Nancy Murry#039;s ancestors have homesteaders roots from 1800

Published 12:00 am Thursday, February 17, 2005

The 1800s doesn't seem so far in the past when 93-year old Nancy Murry reminisces about her ancestors. They become real flesh and blood along with their trials and hardships to the point that you can almost visualize the wagons crossing the hills and rivers with their belongings to settle in Crenshaw County.

"I don't recall knowing why my grandfather settled here," Murry said. "I know the government was giving 80 acres to families that would live here and farm the land for a year. He was single and married after he settled here. His first wife died, and his second wife was my Grandmother."

Murry said they had to clear the land and build a home then plant their crops. She said Crenshaw County wasn't heavyly populated in the 1800s because her granddaddy did all his business in Greenville, which was his nearest town back then.

"I remember Rutledge and Luverne growing up," Murry said. "And I was born in 1911. My daddy was in politics in Luverne. My granddaddy sold my daddy some land off the original homestead when he married my mother in 1900.

"When I married Charlie in 1932, I was 20-years old," she said. "My Daddy came to Luverne to buy the material and Mama made me a brown wedding dress. There was an old saying back then that, 'if you married in brown you'd live in town,' and I sure wanted to live in town!"

Murry said she remembers whole families dying from the flu and pneumonia, and polio and diphtheria killed a lot of children back then.

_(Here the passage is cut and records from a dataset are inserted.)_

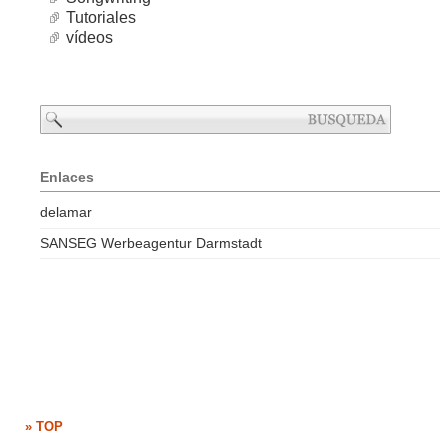
Tutoriales
vídeos
Enlaces
delamar
SANSEG Werbeagentur Darmstadt
» TOP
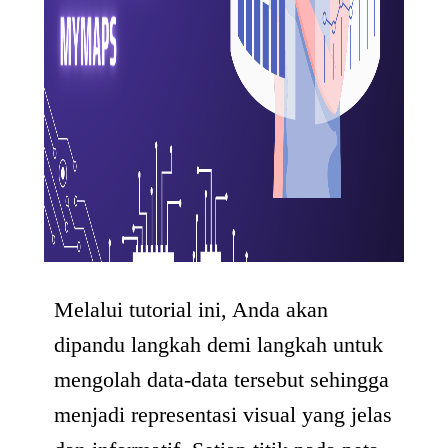
Melalui tutorial ini, Anda akan
dipandu langkah demi langkah untuk
mengolah data-data tersebut sehingga
menjadi representasi visual yang jelas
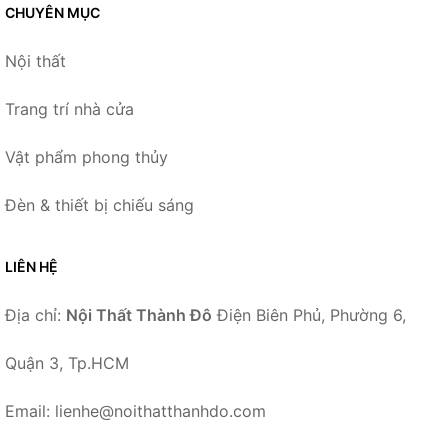
CHUYÊN MỤC
Nội thất
Trang trí nhà cửa
Vật phẩm phong thủy
Đèn & thiết bị chiếu sáng
LIÊN HỆ
Địa chỉ:
Nội Thất Thành Đô
Điện Biên Phủ, Phường 6,
Quận 3, Tp.HCM
Email: lienhe@noithatthanhdo.com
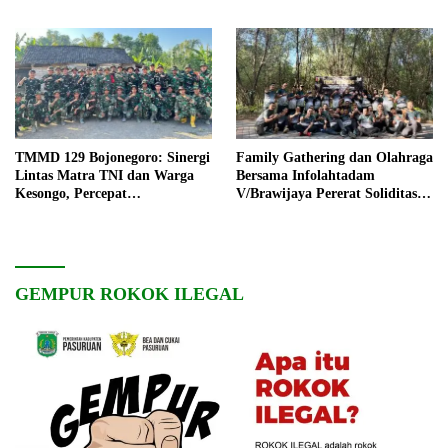
TMMD 129 Bojonegoro: Sinergi
Family Gathering dan Olahraga
Lintas Matra TNI dan Warga
Bersama Infolahtadam
Kesongo, Percepat
V/Brawijaya Pererat Soliditas
Pembangunan Desa
dan Kebersamaan
GEMPUR ROKOK ILEGAL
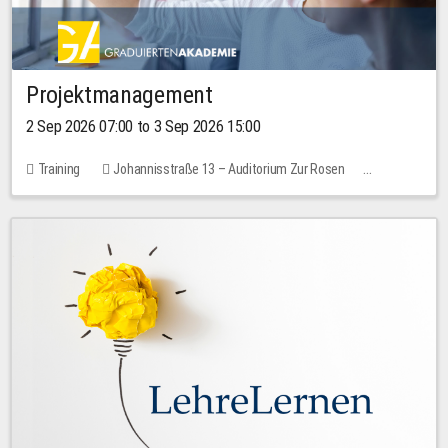
Projektmanagement
2 Sep 2026 07:00 to 3 Sep 2026 15:00
Training
Johannisstraße 13 – Auditorium Zur Rosen
No free places
30.00 EUR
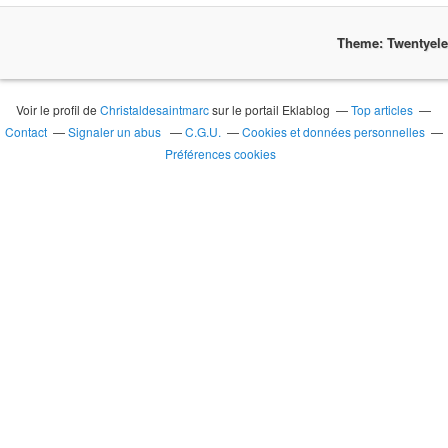
Theme: Twentyel
Voir le profil de
Christaldesaintmarc
sur le portail Eklablog
Top articles
Contact
Signaler un abus
C.G.U.
Cookies et données personnelles
Préférences cookies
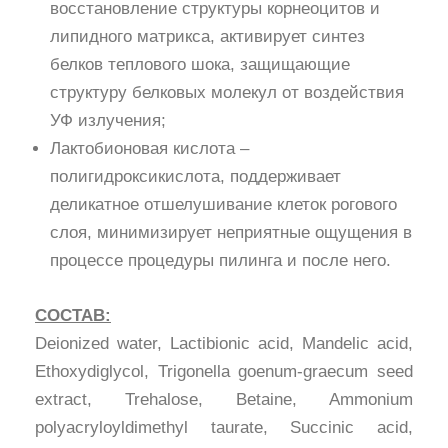
восстановление структуры корнеоцитов и
липидного матрикса, активирует синтез
белков теплового шока, защищающие
структуру белковых молекул от воздействия
УФ излучения;
Лактобионовая кислота –
полигидроксикислота, поддерживает
деликатное отшелушивание клеток рогового
слоя, минимизирует неприятные ощущения в
процессе процедуры пилинга и после него.
СОСТАВ:
Deionized water, Lactibionic acid, Mandelic acid,
Ethoxydiglycol, Trigonella goenum-graecum seed
extract, Trehalose, Betaine, Ammonium
polyacryloyldimethyl taurate, Succinic acid,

"I had an Uncle and Aunt that died and left four small children and my Grandmother took the children," she said. "The only doctor I remember in Crenshaw County was Dr. Shepherd, and he made house calls."

Murry said her parents, Andrew Farrette and Levie Duncan had ten children and she was a middle child.

"My older sister ran away and married when she was sixteen, so I was the oldest girl left at home," Murry said. "My baby sister died of whooping cough when she was two-years old. Mama always kept me out of school to help her wash and we washed in big wash pots in the back yard. We were out washing one day and my four-year old sister's gown caught fire from the fireplace. Mine and Mama's hands were badly burned trying to put the fire out. She lived until some time during the night and died singing, 'Hush Little Baby Don't say a Word, Daddy's Gonna Buy You A Mocking Bird.' Mama never washed the little dress she wore the day before and we kept it down through the years."

Murry said she didn't marry until she was 20 because she was needed at home to care for the boys and her Daddy, because her Mother never got her strength back after that. She said she met Charlie Murry when his family moved to a farm below theirs.

"We had a preacher meet us at the courthouse in Luverne on a Sunday afternoon to marry us," she said. "We had twelve dollars and we went to live in Mama and Daddy's old log house that Daddy had first built for them. It was a good size house, with a covered walkway from the bedrooms to the kitchen. The kitchen had a big fireplace with hooks to hang cooking pots on, but I had a wood stove by then."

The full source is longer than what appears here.